The Balearic Islands Branch of the MGS

Past Events   2012   2011    2010    Older

November 2013
A visit to a new garden design project near Maoris

On Saturday November 16th, twelve keen members of the Balearic branch braved ferocious weather to attend our last garden event of the year. We met at the new project of one of our Swiss members, who kindly invited us to see her astonishing, bold plans for this enormous piece of land. The property is situated about 20 km to the east of Palma, in a rural and tranquil setting between the old town of Llucmajor, and the newer one of Maoris. On the 55,000 square metre plot is a large house, only 30 years old, but built in the traditional manorial style, which the owner intends to renovate completely and make her home on Mallorca. This in itself is a big task, but coupled with the amount of land to be landscaped and planted, it was almost overwhelming.

Landscape architect and garden designer Christophe Fahrni has been employed to transform this wilderness of unkempt maquis into a mediterranean garden for the new owner, he and she being old friends from Switzerland, who know each other’s ideas well enough to collaborate on such a large project. Christophe took us up on to the roof of the house and showed us the 360 º view of all the land to be planted and the lovely views to the sea in the south and to the mountains in the north. The plot is flat, so excavation will be relatively simple, and the soil is rich and agricultural, so there is no need to add imported topsoil. Elsbeth Stoiber suggested the use of vermiculite to improve drainage, and Christophe was interested in this idea.

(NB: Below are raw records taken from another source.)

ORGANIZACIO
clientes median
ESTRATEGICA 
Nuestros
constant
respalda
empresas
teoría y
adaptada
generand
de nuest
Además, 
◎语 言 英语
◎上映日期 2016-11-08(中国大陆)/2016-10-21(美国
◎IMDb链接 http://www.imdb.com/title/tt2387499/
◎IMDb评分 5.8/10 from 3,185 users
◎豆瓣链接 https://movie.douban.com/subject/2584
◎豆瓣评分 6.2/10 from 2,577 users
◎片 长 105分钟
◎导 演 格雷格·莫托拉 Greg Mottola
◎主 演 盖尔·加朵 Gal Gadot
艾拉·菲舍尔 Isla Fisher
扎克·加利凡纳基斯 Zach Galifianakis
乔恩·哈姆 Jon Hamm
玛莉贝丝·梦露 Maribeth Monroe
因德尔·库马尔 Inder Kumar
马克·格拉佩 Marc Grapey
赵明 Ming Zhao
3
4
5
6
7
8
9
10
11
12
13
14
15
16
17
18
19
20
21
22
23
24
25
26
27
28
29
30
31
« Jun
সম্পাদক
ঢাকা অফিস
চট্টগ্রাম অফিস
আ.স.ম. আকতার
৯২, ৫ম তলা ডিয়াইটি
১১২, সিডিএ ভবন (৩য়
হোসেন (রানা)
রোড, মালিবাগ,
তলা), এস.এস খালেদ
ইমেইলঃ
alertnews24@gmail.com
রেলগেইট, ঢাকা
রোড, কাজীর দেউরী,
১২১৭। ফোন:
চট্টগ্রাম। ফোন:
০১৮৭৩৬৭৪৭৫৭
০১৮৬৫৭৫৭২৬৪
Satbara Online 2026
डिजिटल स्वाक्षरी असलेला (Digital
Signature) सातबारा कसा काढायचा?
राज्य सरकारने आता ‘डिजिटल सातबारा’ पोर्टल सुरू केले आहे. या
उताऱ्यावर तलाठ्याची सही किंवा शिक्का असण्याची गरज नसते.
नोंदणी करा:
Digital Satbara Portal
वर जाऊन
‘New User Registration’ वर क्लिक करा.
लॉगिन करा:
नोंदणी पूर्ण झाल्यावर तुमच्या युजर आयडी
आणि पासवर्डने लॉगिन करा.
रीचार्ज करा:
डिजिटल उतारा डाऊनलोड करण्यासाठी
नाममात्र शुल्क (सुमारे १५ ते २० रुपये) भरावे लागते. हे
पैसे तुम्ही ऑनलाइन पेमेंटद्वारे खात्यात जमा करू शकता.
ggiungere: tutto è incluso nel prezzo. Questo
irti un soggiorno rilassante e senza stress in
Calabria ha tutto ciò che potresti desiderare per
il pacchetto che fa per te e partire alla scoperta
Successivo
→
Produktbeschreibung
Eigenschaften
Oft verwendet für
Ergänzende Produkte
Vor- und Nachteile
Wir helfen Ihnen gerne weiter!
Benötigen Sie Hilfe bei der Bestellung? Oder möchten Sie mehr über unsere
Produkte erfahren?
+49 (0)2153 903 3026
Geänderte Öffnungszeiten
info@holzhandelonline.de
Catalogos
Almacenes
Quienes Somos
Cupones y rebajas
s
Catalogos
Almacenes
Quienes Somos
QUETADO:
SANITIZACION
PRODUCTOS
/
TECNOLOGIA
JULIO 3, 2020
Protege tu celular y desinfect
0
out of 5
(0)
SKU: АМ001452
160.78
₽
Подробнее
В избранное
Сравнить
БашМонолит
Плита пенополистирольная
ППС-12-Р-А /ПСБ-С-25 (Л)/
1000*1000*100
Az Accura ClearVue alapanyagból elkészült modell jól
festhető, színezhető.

The view to the sea, and the pool and small lawn area

As the rain poured down and the temperature plummeted, we huddled in the shell of the house and examined the ambitious plans the architect had brought along to show us. The area will be divided into separate sections of varying planting. At the front of the house, facing the sea will be a small lawn area, shaded by existing tall Phoenix dactylifera, and this will be separated from the westerlysucculent garden by a traditional wooden farm gate, to be made especially to fit. Excavated soil from the garden will be used to raise the succulent area and give it hilly contours for interest. To the east will remain a large area of maquis, as at present, and behind the maquis will be a grove of Ceratonia siliqua, and behind these a grove of Prunus amygdalus (syn. P. dulcis), bordered by a citrus orchard. It was pointed out that the walls required to shelter the latter from the sea wind would need to be much higher than presently planned. A long avenue of Olea europaea will lead up to the front door, and large numbers of mature Phoenix dactylifera will be planted to give structure to the low-growing garden.


The garden designer pointing out the new succulent garden

This is a massive project, due to begin this week, and we look forward with great interest to this time next year when our hostess has kindly asked us to return to see the finished work.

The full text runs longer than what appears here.